Streaming Is Officially The No. 1 Way Americans Listen To Music
Drake is the face of music streaming, with over 5.4 billion streams in 2016.
The direction of the industry has been clear for a while, but now it's official: a year-end report by Nielsen has found that in 2016, streaming became the primary way that fans consume music.
According to Pitchfork, the report found that there were more than 251 billion streams in 2016, marking a 76 percent increase and 38 percent of all music consumption. Also, for the first time, total streaming has passed total digital sales of digital albums and digital track equivalents. And on an average day in 2016, there were more streams than song downloads: there were an average of 1.2 billion streams per day, compared to 734 million downloads for the whole year.

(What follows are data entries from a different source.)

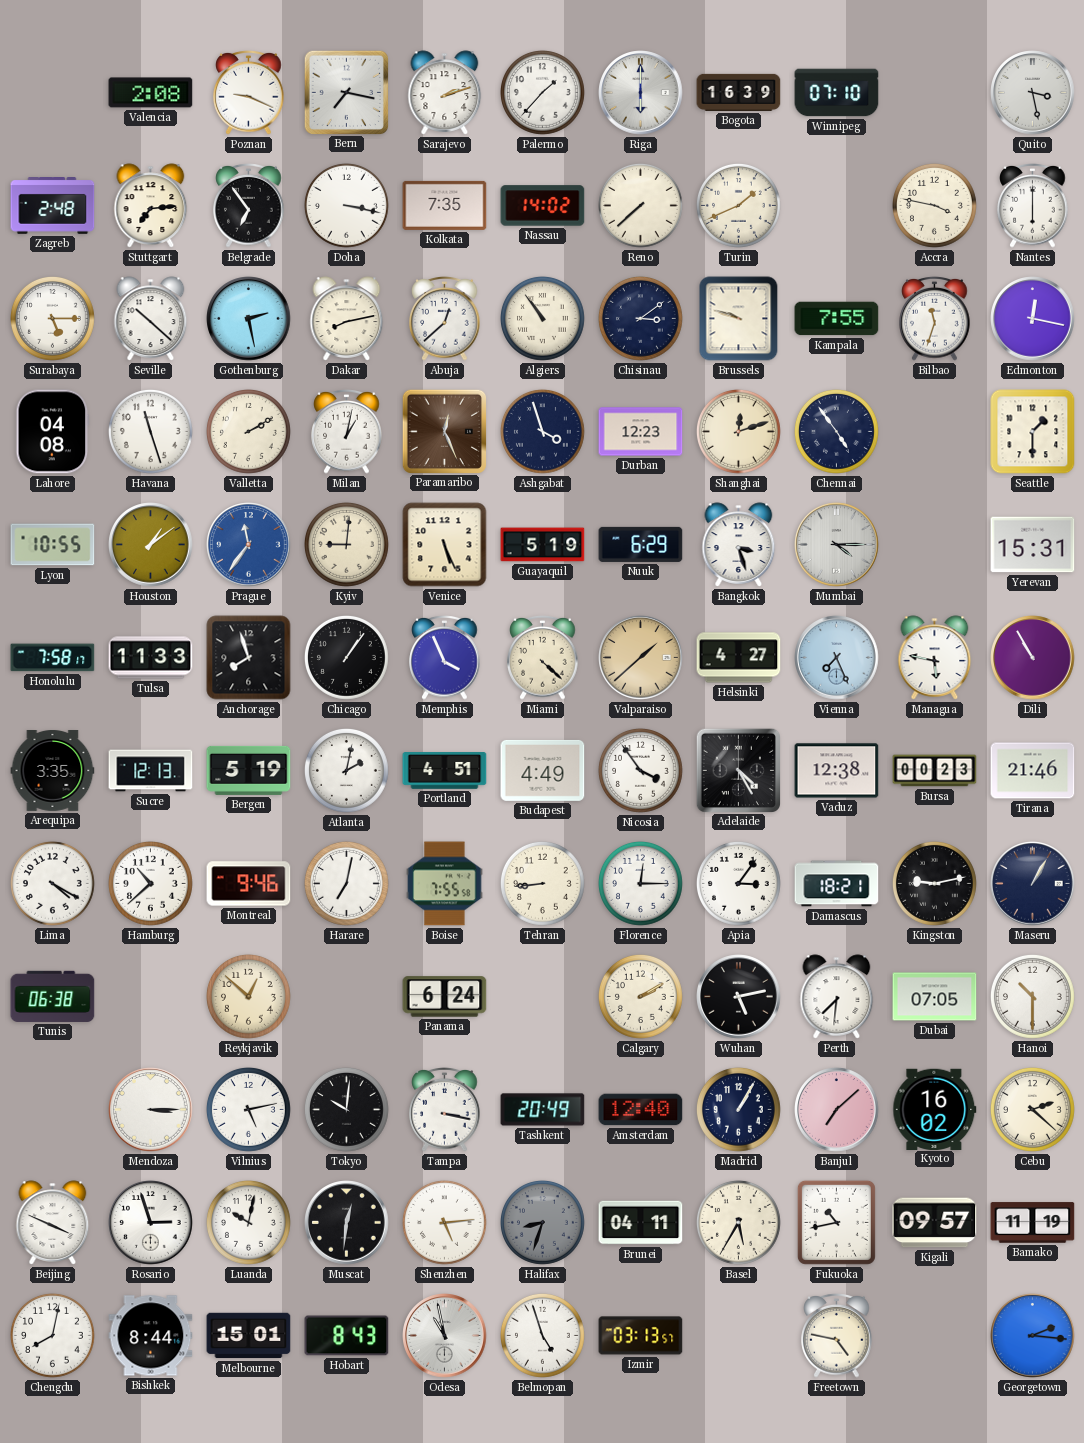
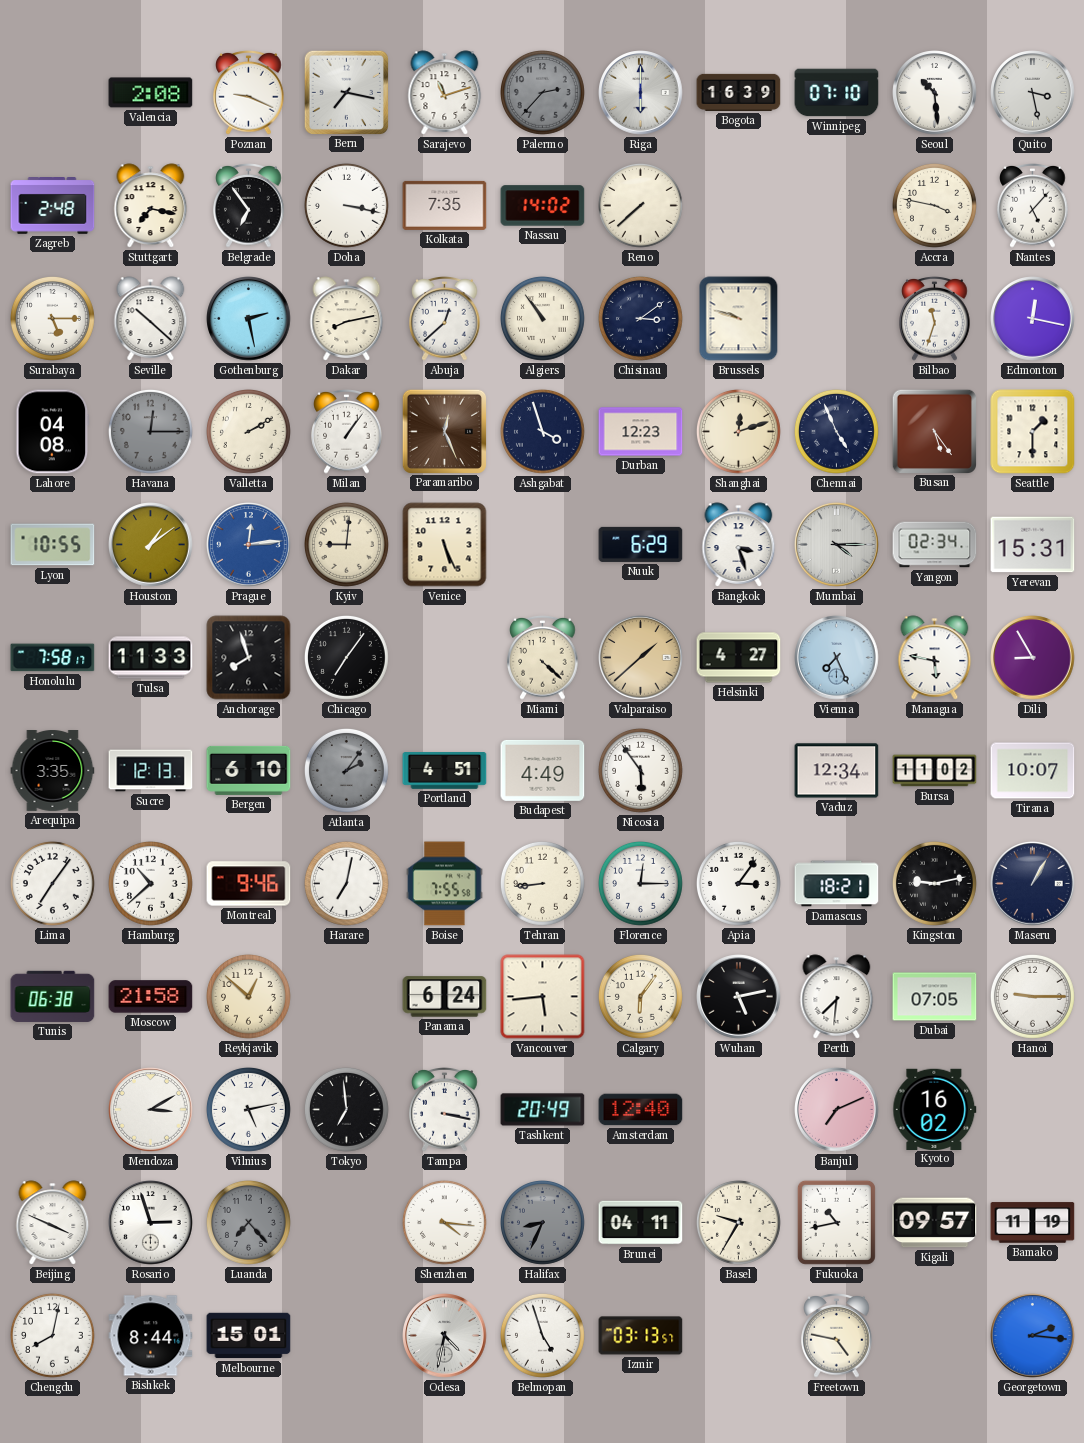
Sarajevo: 2:12 -> 11:12
Palermo: 1:37 -> 2:37
Palermo dial: white -> grey
Seoul: none -> 10:29
Stuttgart: 7:14 -> 7:17
Turin: 1:41 -> none
Nantes: 6:00 -> 5:07
Kampala: 7:55 -> none
Havana: 11:27 -> 12:15
Havana dial: white -> grey
Milan: 1:02 -> 1:06
Chennai: 4:54 -> 4:56
Busan: none -> 5:24
Prague: 11:36 -> 12:14
Guayaquil: 5:19 -> none
Yangon: none -> 02:34
Chicago: 1:06 -> 7:06
Memphis: 3:56 -> none
Dili: 10:55 -> 8:55
Bergen: 5:19 -> 6:10
Atlanta: 2:02 -> 2:06
Atlanta dial: white -> grey
Nicosia: 3:54 -> 5:54
Adelaide: 4:25 -> none
Vaduz: 12:38 -> 12:34
Bursa: 00:23 -> 11:02
Tirana: 21:46 -> 10:07
Lima: 4:20 -> 7:06
Moscow: none -> 21:58
Vancouver: none -> 5:44
Calgary: 2:10 -> 6:06
Hanoi: 10:30 -> 9:15
Mendoza: 3:15 -> 3:10
Tokyo: 10:01 -> 6:59
Madrid: 1:05 -> none
Banjul: 7:08 -> 7:11
Cebu: 2:22 -> none
Luanda: 10:02 -> 7:23
Luanda dial: white -> grey
Muscat: 12:31 -> none
Shenzhen: 5:14 -> 4:16
Halifax: 8:33 -> 8:34
Basel: 5:35 -> 9:35
Hobart: 8:43 -> none
Odesa: 10:58 -> 4:32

Streaming has been the preferred form of consumption for hip-hop and R&B listeners, with those making up 22 percent of all audio consumption but 28 percent of on-demand streams. That was shown in how artists like Kanye West, Drake, Rihanna, Frank Ocean, and others signed exclusive deals with streaming services to release their music. By contrast, rock music is the most popular musical genre as a whole with 29 percent of the market, but only takes up 20 percent of streams.
Nielsen also reported that Drake was the most streamed artist of 2016, with 5.4 billion on-demand streams, and over 3 billion of them coming from his LP Views, which was the year's most streamed album. Adele's 25 was the second most-streamed album with 457 million, but also had 1.731 million in sales.